WORK INSTRUCTION: Make an exact copy of the entries, and keep any pictures out of it.

Page-level text extractions:
= Beginning of Section =
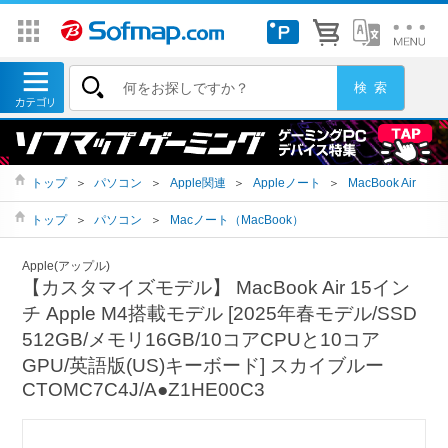
トップ
＞
パソコン
＞
Apple関連
＞
Appleノート
＞
MacBook Air
トップ
＞
パソコン
＞
Macノート（MacBook）
Apple(アップル)
【カスタマイズモデル】 MacBook Air 15イン
チ Apple M4搭載モデル [2025年春モデル/SSD
512GB/メモリ16GB/10コアCPUと10コア
GPU/英語版(US)キーボード] スカイブルー
CTOMC7C4J/A●Z1HE00C3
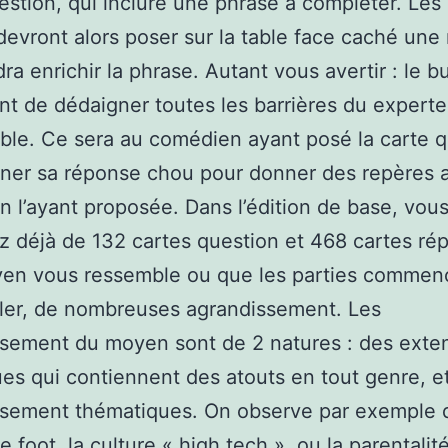
estion, qui inclure une phrase à compléter. Les
devront alors poser sur la table face caché une
ra enrichir la phrase. Autant vous avertir : le b
nt de dédaigner toutes les barrières du expert
le. Ce sera au comédien ayant posé la carte q
ner sa réponse chou pour donner des repères 
 l’ayant proposée. Dans l’édition de base, vou
 déjà de 132 cartes question et 468 cartes rép
yen vous ressemble ou que les parties commen
ler, de nombreuses agrandissement. Les
sement du moyen sont de 2 natures : des exte
es qui contiennent des atouts en tout genre, e
ssement thématiques. On observe par exemple 
e foot, la culture « high tech », ou la parentalit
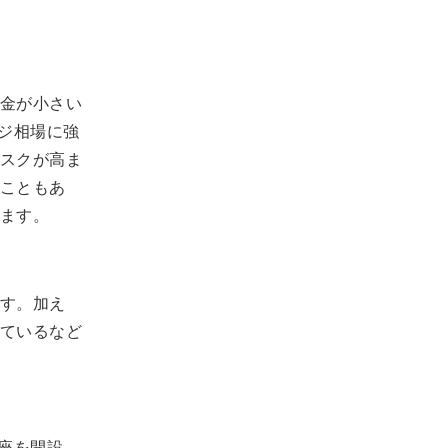
金が小さい
ジ相場に強
スクが高ま
こともあ
ます。
す。加え
ているなど
座を開設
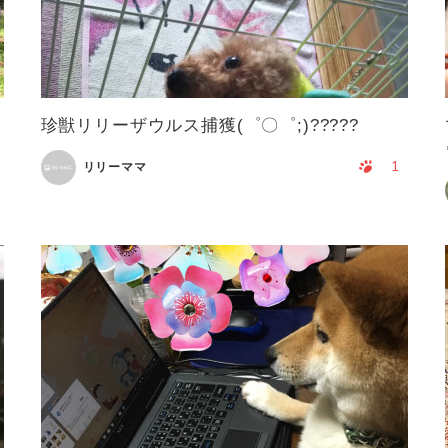
珍獣リリーザウルス捕獲(゜〇゜;)?????
1
リリーママ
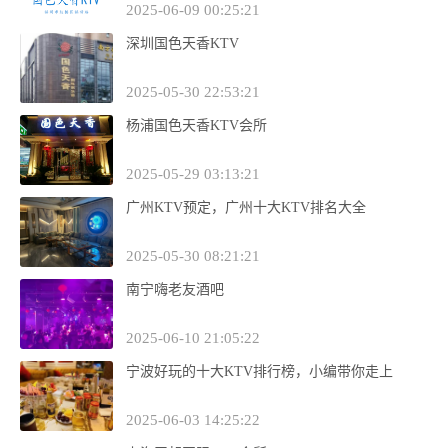
2025-06-09 00:25:21
深圳国色天香KTV
2025-05-30 22:53:21
杨浦国色天香KTV会所
2025-05-29 03:13:21
广州KTV预定，广州十大KTV排名大全
2025-05-30 08:21:21
南宁嗨老友酒吧
2025-06-10 21:05:22
宁波好玩的十大KTV排行榜，小编带你走上
2025-06-03 14:25:22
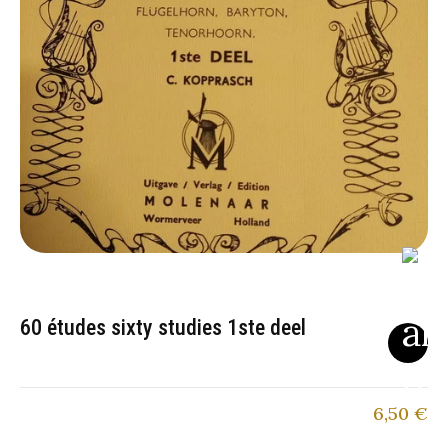
60 études sixty studies 1ste deel
6,50
€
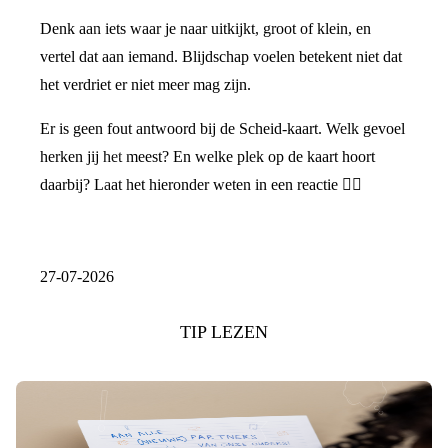
Denk aan iets waar je naar uitkijkt, groot of klein, en
vertel dat aan iemand. Blijdschap voelen betekent niet dat
het verdriet er niet meer mag zijn.
Er is geen fout antwoord bij de Scheid-kaart. Welk gevoel
herken jij het meest? En welke plek op de kaart hoort
daarbij? Laat het hieronder weten in een reactie 👇🏼
27-07-2026
TIP LEZEN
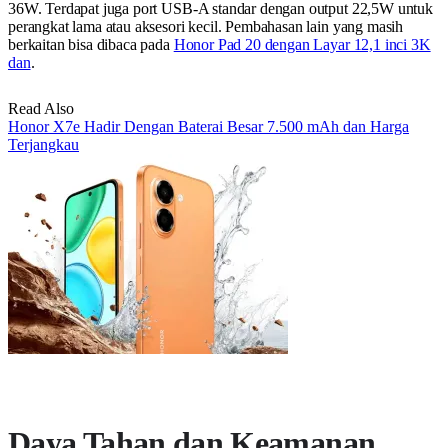
36W. Terdapat juga port USB-A standar dengan output 22,5W untuk
perangkat lama atau aksesori kecil. Pembahasan lain yang masih
berkaitan bisa dibaca pada
Honor Pad 20 dengan Layar 12,1 inci 3K
dan
.
Read Also
Honor X7e Hadir Dengan Baterai Besar 7.500 mAh dan Harga
Terjangkau
Daya Tahan dan Keamanan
= End of Section =
OUTPUT OF THE TASK:
トップ
＞
パソコン
＞
Apple関連
＞
Appleノート
＞
MacBook Air
トップ
＞
パソコン
＞
Macノート（MacBook）
Apple(アップル)
【カスタマイズモデル】 MacBook Air 15イン
チ Apple M4搭載モデル [2025年春モデル/SSD
512GB/メモリ16GB/10コアCPUと10コア
GPU/英語版(US)キーボード] スカイブルー
CTOMC7C4J/A●Z1HE00C3
estion, qui inclure une phrase à compléter. Les
devront alors poser sur la table face caché une
ra enrichir la phrase. Autant vous avertir : le b
nt de dédaigner toutes les barrières du expert
le. Ce sera au comédien ayant posé la carte q
ner sa réponse chou pour donner des repères 
 l’ayant proposée. Dans l’édition de base, vou
 déjà de 132 cartes question et 468 cartes rép
yen vous ressemble ou que les parties commen
ler, de nombreuses agrandissement. Les
sement du moyen sont de 2 natures : des exte
es qui contiennent des atouts en tout genre, e
ssement thématiques. On observe par exemple 
e foot, la culture « high tech », ou la parentalit
金が小さい
ジ相場に強
スクが高ま
こともあ
ます。
す。加え
ているなど
座を開設
珍獣リリーザウルス捕獲(゜〇゜;)?????
1
リリーママ
2025-06-09 00:25:21
深圳国色天香KTV
2025-05-30 22:53:21
杨浦国色天香KTV会所
2025-05-29 03:13:21
广州KTV预定，广州十大KTV排名大全
2025-05-30 08:21:21
南宁嗨老友酒吧
2025-06-10 21:05:22
宁波好玩的十大KTV排行榜，小编带你走上
2025-06-03 14:25:22
60 études sixty studies 1ste deel
6,50
€
Denk aan iets waar je naar uitkijkt, groot of klein, en
vertel dat aan iemand. Blijdschap voelen betekent niet dat
het verdriet er niet meer mag zijn.
Er is geen fout antwoord bij de Scheid-kaart. Welk gevoel
herken jij het meest? En welke plek op de kaart hoort
daarbij? Laat het hieronder weten in een reactie 👇🏼
27-07-2026
TIP LEZEN
36W. Terdapat juga port USB-A standar dengan output 22,5W untuk
perangkat lama atau aksesori kecil. Pembahasan lain yang masih
berkaitan bisa dibaca pada
Honor Pad 20 dengan Layar 12,1 inci 3K
dan
.
Read Also
Honor X7e Hadir Dengan Baterai Besar 7.500 mAh dan Harga
Terjangkau
Daya Tahan dan Keamanan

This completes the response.